Duration of response will be calculated among responders (with a PR or better response) from the date of initial documentation of a response (PR or better) to the date of first documented evidence of progressive disease according to the IMWG response criteria, or death due to any cause, whichever occurs first.

Time frame: Up to 5 years

Number of Participants with Adverse Events (AEs) by Severity

Number of participants with AEs by Severity will be reported.

Time frame: Up to 5 years

Serum Concentration of Teclistamab

Serum samples will be analyzed to determine concentrations of teclistamab using a validated, specific, and sensitive method.

Time frame: Up to 5 years

Number of Participants with Anti-drug Antibodies (ADAs) to Teclistamab and Daratumumab

Number of participants with ADAs to teclistamab and daratumumab will be reported.

Time frame: Up to 5 years

Time to Worsening of Symptoms

Time to worsening is measured as the interval from the date of randomization to the start date of meaningful change.

Time frame: Up to 5 years

Change from Baseline in Symptoms, Functioning, and Overall Health-related Quality of Life (HRQoL) as Assessed by European Organization for Research and Treatment of Cancer Quality-of-life Questionnaire Core 30 (EORTC-QLQ-C30)

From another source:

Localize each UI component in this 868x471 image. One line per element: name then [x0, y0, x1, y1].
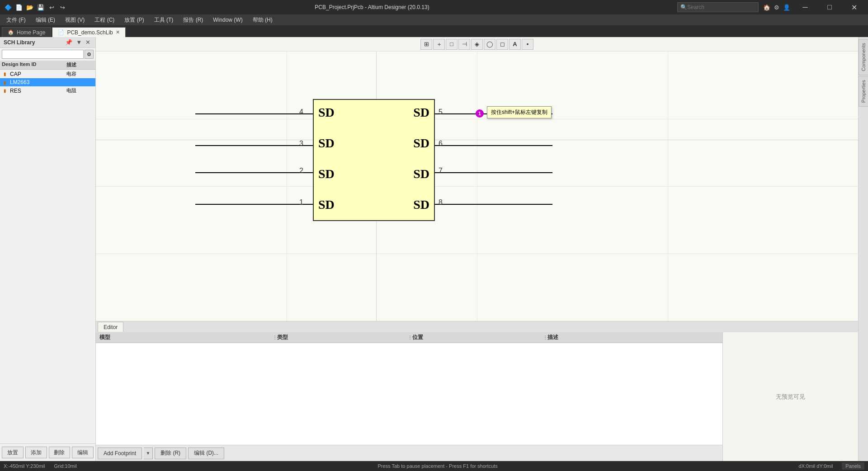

The EORTC-QLQ-C30 Version 3 includes 30 items in 5 functional scales (physical, role, emotional, cognitive, and social), 1 global health status scale, 3 symptom scales (pain, fatigue, and nausea/vomiting), and 6 single symptom items (dyspnea, insomnia, appetite loss, constipation, diarrhea, and financial difficulties). The responses are reported using a verbal and numeric rating scales. The item and scale scores are transformed to a 0 to 100 scale. A high scale score represents a higher response level. Thus, a high score for a functional scale represents a high/healthy level of functioning and a high score for the global health status represents high HRQoL, but a high score for a symptom scale/item represents a high level of symptomatology/problems.